= Damis =

Ancient Greek philosopher

Damis (Δάμις) was a student and lifelong companion of Apollonius of Tyana, the famous Neopythagorean philosopher and teacher who lived in the early 1st up to the early 2nd century AD.

==Life==
All that is known about Damis comes from Apollonius' biographer Philostratus who wrote his Life of Apollonius of Tyana between 217 and 238. Some scholars such as Charles Bigg believed that Damis never existed. F.C. Conybeare, however, points out the extreme and unnecessary skepticism of this theory.

E. Rabinovitch even advocates a high probability of the real existence of Damis' notebooks.

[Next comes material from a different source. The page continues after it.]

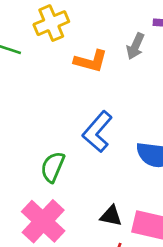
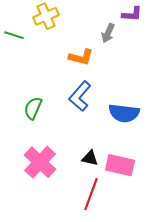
orange L-shape: (91, 61) -> (81, 57), moved
green semicircle: (53, 167) -> (33, 108), moved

It is possible that Philostratus did use a biography of Apollonius by Damis, who was however, not trustworthy (that is, he was like the so-called aretalogi, sought to embellish the life of his master).

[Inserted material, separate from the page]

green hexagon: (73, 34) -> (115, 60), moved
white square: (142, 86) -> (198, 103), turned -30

According to Philostratus, Apollonius met Damis in a city which Philostratus calls "Old Ninos", which from its location cannot be Nineveh, but is in fact the "holy city" of Hierapolis Bambyce (Manbij) in Syria. Damis admired Apollonius so much that he became his disciple, and kept a record of Apollonius' actions and sayings, the so-called Memoirs (or Diary) of Damis. These notes came into the possession of the empress Julia Domna, and it was she who commissioned Philostratus to write a biography of Apollonius, the extant Life of Apollonius of Tyana. That's what Philostratus asserts.